Saturday, September 5, 2009

"We Must Not Immanentize the Eschaton" or "Why the Gospel Cannot Be Reduced to Social Justice"

Christopher Blosser at American Catholic has an excellent article on the perils of "immanentizing the eschaton," which is done in the social gospel and liberation theology and, increasingly, in the Evangelical Left. The relationship between the way in which the kingdom of God is both present and future is one of those delicate theological issues that requires disciplined use of terminology and careful distinctions lest one fall into heresy.

Blosser points to the work of Eric Voegelin as one of the most trenchant critiques of the Protestant tendency to turn the kingdom of God into a human project to be carried out in history by means of rational planning. He also points to the writings of Joseph Ratzinger throughout his long career as warning repeatedly against "the inability to be reconciled with the imperfection of human affairs" and says that "The demand for the absolute in history is the enemy of the good in it." (The Church, Ecumenism and Politics, p. 195)

Blosser states: "The more I read of Ratzinger, the more I find myself struck by a marked circumspection regarding any attempt by the Church to appropriate political power in pursuit of its aims." He then quotes the pope:

"… the New Testament is acquainted with political ethics, but not political theology. Precisely along this distinction runs the boundary line that Jesus himself and then, very emphatically, the apostolic letters have drawn between Christianity and fanaticism. As fragmentary and random the various New Testament statements on the political realm may be when taken individually, they are entirely in agreement and thoroughly clear about this fundamental determination. Whether we reflect on the account of the temptations of Jesus and their political implications or th story of the coin of tribute that belongs to Caesar or the political admonitions in the lettersof Paul or Peter or even the Book of Revelation … the Scriptures always reject the fanaticism that tries to set up the kingdom of God as a political project. [Church, Ecumenism and Politics, p. 204]

Blosser also points to Ratzinger's doctoral thesis on St. Bonaventure, in which he wrestled with the attack on the Augustinian philosophy of history mounted by Joachim of Fiore, who was the father of the modern view of history. Blosser quotes from this article by D. Vincent Twomey, who explains:

"His postdoctoral dissertation (Habilitationsschrift) was devoted to Thomas Aquinas's contemporary, St. Bonaventure, who was also very much in the Augustinian tradition. It is an analysis of the attempt by the great Franciscan theologian to come to terms with the new understanding of history conceived by the Abbot Joachim of Fiore. Eric Voegelin argued that the speculations of Joachim of Fiore are in large part the source of modernity; they helped replace the Augustinian concept of history that had formed Western Christendom. Ratzinger was not a confirmed Voegelinian—he quotes Voegelin in only one of his early writings—but it is interesting to see how the two men reached similar conclusions from quite different starting points.

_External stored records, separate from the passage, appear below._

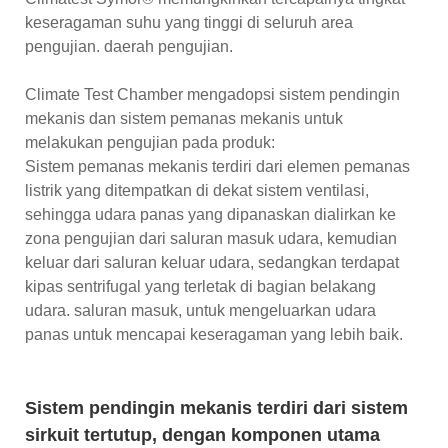
keseragaman suhu yang tinggi di seluruh area
pengujian. daerah pengujian.
Climate Test Chamber mengadopsi sistem pendingin
mekanis dan sistem pemanas mekanis untuk
melakukan pengujian pada produk:
Sistem pemanas mekanis terdiri dari elemen pemanas
listrik yang ditempatkan di dekat sistem ventilasi,
sehingga udara panas yang dipanaskan dialirkan ke
zona pengujian dari saluran masuk udara, kemudian
keluar dari saluran keluar udara, sedangkan terdapat
kipas sentrifugal yang terletak di bagian belakang
udara. saluran masuk, untuk mengeluarkan udara
panas untuk mencapai keseragaman yang lebih baik.
Sistem pendingin mekanis terdiri dari sistem
sirkuit tertutup, dengan komponen utama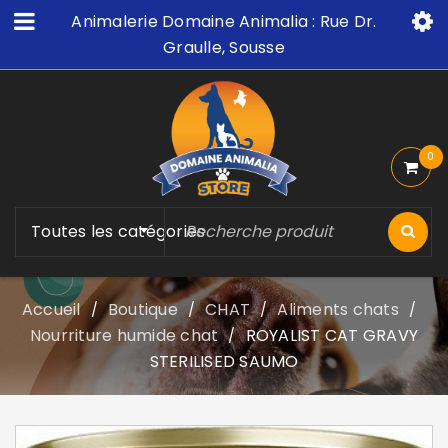
Animalerie Domaine Animalia : Rue Dr.
Graulle, Sousse
0
Toutes les catégories
Accueil
Boutique
CHAT
Aliments chats
/
/
/
/
Nourriture humide chat
ROYALIST CAT GRAVY
/
STERILISED SAUMO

In Augustine's view, history is transitory, and empires pass away; only the eternal Civitas Dei (the "citizenry of God," as Ratzinger translates it) lasts forever. Its sacramental expression is the Church, understood as humanity in the process of redemption. By contrast, Joachim proposed a radically new understanding of world history as a divine progression of three distinct eras, the last being the era of the Holy Spirit when all structures (Church and State) would give way to the perfect society of autonomous men moved only from within by the Spirit. This understanding of history amounts to what Voegelin called "the immanentization of the eschaton." It rests on the assumption that the end of history is immanent in history itself—the product of its own inner movement towards ever greater perfection, towards the kingdom of God on earth.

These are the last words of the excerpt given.